What counts as a BI exercise?
A great BI exercise mirrors a real stakeholder ask: a concrete question, a messy dataset, and a shippable output (metric, chart, or dashboard) with a short takeaway. Each exercise below gives you an objective, steps, and an artifact you can publish.
How to use this guide
- Tools: Power BI or Tableau for dashboards; any SQL (PostgreSQL/MySQL); Excel/Sheets for validation; Python/R optional.
- Datasets: Use public data (retail orders, taxi trips, flight delays, inspections). Swap in your industry data when applicable.
- Delivery: Save a screenshot (or PDF) and a 3–5 sentence “Analyst Note” describing assumptions, insights, and next steps.

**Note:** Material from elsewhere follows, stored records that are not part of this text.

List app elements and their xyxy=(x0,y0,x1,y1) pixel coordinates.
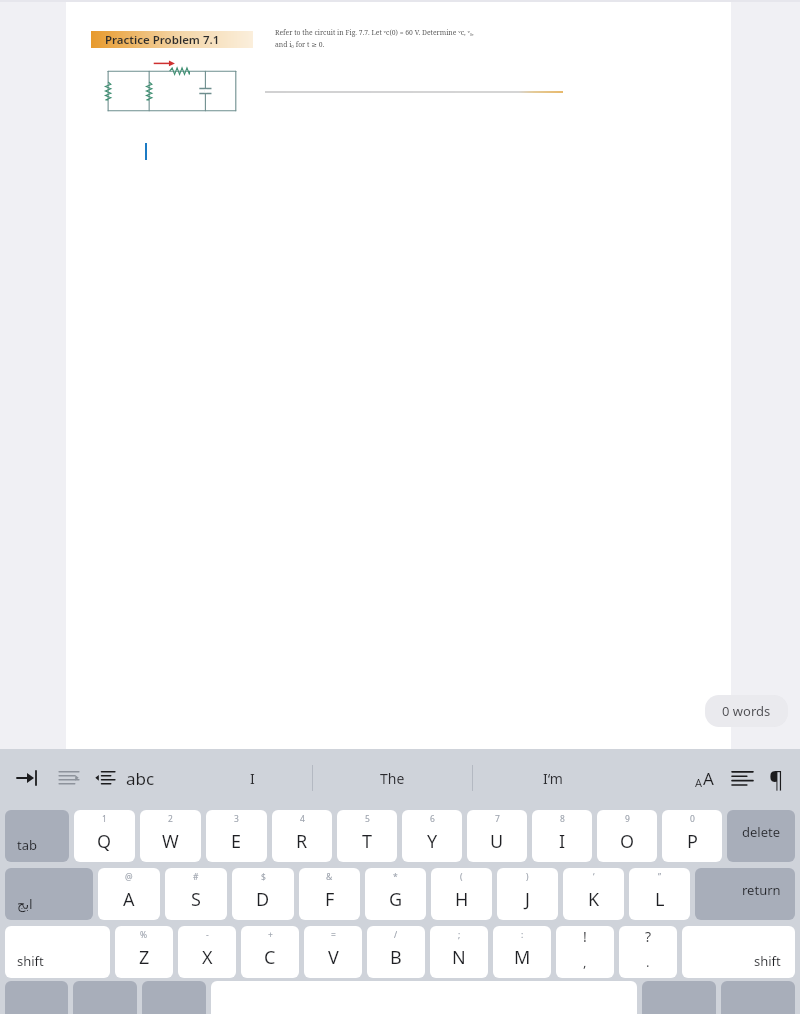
button[interactable]: shift xyxy=(682,926,795,978)
staticText: ? xyxy=(645,927,652,946)
staticText: ) xyxy=(526,871,529,883)
button[interactable]: ! xyxy=(556,926,614,978)
button[interactable]: Dictation xyxy=(142,981,206,1014)
staticText: Q xyxy=(97,829,112,854)
staticText: 7 xyxy=(495,813,500,825)
staticText: H xyxy=(455,887,469,912)
staticText: 1 xyxy=(102,813,107,825)
staticText: P xyxy=(687,829,698,854)
button[interactable]: abc xyxy=(122,763,159,794)
staticText: 0 words xyxy=(722,702,771,720)
staticText: F xyxy=(325,887,335,912)
staticText: delete xyxy=(742,823,781,841)
button[interactable]: ? xyxy=(619,926,677,978)
staticText: return xyxy=(742,881,781,899)
button[interactable]: 7 xyxy=(467,810,527,862)
button[interactable]: ” xyxy=(629,868,690,920)
staticText: V xyxy=(328,945,339,970)
staticText: ¶ xyxy=(769,763,784,793)
button[interactable]: / xyxy=(367,926,425,978)
staticText: A xyxy=(123,887,135,912)
staticText: : xyxy=(521,929,524,941)
staticText: A xyxy=(703,767,714,790)
button[interactable]: * xyxy=(365,868,426,920)
button[interactable]: delete xyxy=(727,810,795,862)
button[interactable]: Text size xyxy=(691,765,717,791)
staticText: 9 xyxy=(625,813,630,825)
button[interactable]: 5 xyxy=(337,810,397,862)
button[interactable]: The xyxy=(313,749,472,807)
staticText: The xyxy=(380,769,405,788)
staticText: I‘m xyxy=(543,769,563,788)
button[interactable]: : xyxy=(493,926,551,978)
staticText: / xyxy=(394,929,398,941)
button[interactable]: I xyxy=(193,749,312,807)
staticText: W xyxy=(162,829,179,854)
staticText: 8 xyxy=(560,813,565,825)
staticText: D xyxy=(256,887,270,912)
staticText: + xyxy=(268,929,273,941)
button[interactable]: @ xyxy=(98,868,160,920)
button[interactable]: 9 xyxy=(597,810,657,862)
button[interactable]: 0 xyxy=(662,810,722,862)
staticText: & xyxy=(326,871,333,883)
button[interactable]: 3 xyxy=(206,810,267,862)
button[interactable]: + xyxy=(241,926,299,978)
button[interactable]: ابج xyxy=(5,868,93,920)
staticText: 5 xyxy=(365,813,370,825)
staticText: L xyxy=(655,887,665,912)
button[interactable]: Globe xyxy=(5,981,68,1014)
button[interactable]: Increase indent xyxy=(92,765,118,791)
button[interactable]: return xyxy=(695,868,795,920)
button[interactable]: ) xyxy=(497,868,558,920)
button[interactable]: = xyxy=(304,926,362,978)
button[interactable]: 4 xyxy=(272,810,332,862)
staticText: , xyxy=(583,953,587,971)
button[interactable]: tab xyxy=(5,810,69,862)
button[interactable]: 1 xyxy=(74,810,135,862)
button[interactable]: 8 xyxy=(532,810,592,862)
staticText: K xyxy=(588,887,600,912)
button[interactable]: ( xyxy=(431,868,492,920)
staticText: A xyxy=(695,775,703,790)
button[interactable]: & xyxy=(299,868,360,920)
button[interactable]: 2 xyxy=(140,810,201,862)
staticText: shift xyxy=(17,952,44,970)
staticText: T xyxy=(362,829,373,854)
button[interactable]: 6 xyxy=(402,810,462,862)
staticText: N xyxy=(452,945,466,970)
button[interactable]: shift xyxy=(5,926,110,978)
button[interactable]: ; xyxy=(430,926,488,978)
staticText: Y xyxy=(427,829,438,854)
staticText: E xyxy=(231,829,242,854)
staticText: * xyxy=(393,871,398,883)
button[interactable]: I‘m xyxy=(473,749,632,807)
staticText: 4 xyxy=(300,813,305,825)
button[interactable]: % xyxy=(115,926,173,978)
staticText: % xyxy=(140,929,148,941)
staticText: shift xyxy=(754,952,781,970)
staticText: = xyxy=(331,929,336,941)
button[interactable]: - xyxy=(178,926,236,978)
button[interactable]: 0 words xyxy=(705,695,788,727)
button[interactable]: Emoji xyxy=(73,981,137,1014)
staticText: X xyxy=(202,945,213,970)
staticText: ; xyxy=(458,929,461,941)
staticText: ابج xyxy=(17,897,33,912)
button[interactable]: Paragraph xyxy=(767,761,786,795)
button[interactable]: Tab xyxy=(14,765,40,791)
button[interactable]: # xyxy=(165,868,227,920)
staticText: # xyxy=(193,871,199,883)
staticText: ! xyxy=(583,927,587,946)
button[interactable]: Alignment xyxy=(729,765,755,791)
staticText: Z xyxy=(139,945,150,970)
button[interactable]: $ xyxy=(232,868,294,920)
staticText: C xyxy=(264,945,276,970)
button[interactable]: Decrease indent xyxy=(56,765,82,791)
button[interactable]: ‘ xyxy=(563,868,624,920)
staticText: G xyxy=(389,887,403,912)
staticText: M xyxy=(514,945,531,970)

30 Business Intelligence Exercises
Beginner (1–10): Data basics, KPIs, and clear visuals
1) Data profiling & quality report
Level: Beginner • Time: 30–45m • Tools: Power Query / Tableau Prep • Dataset: Retail orders
Objective: Produce a profile (types, nulls, outliers) and list 3 fixes.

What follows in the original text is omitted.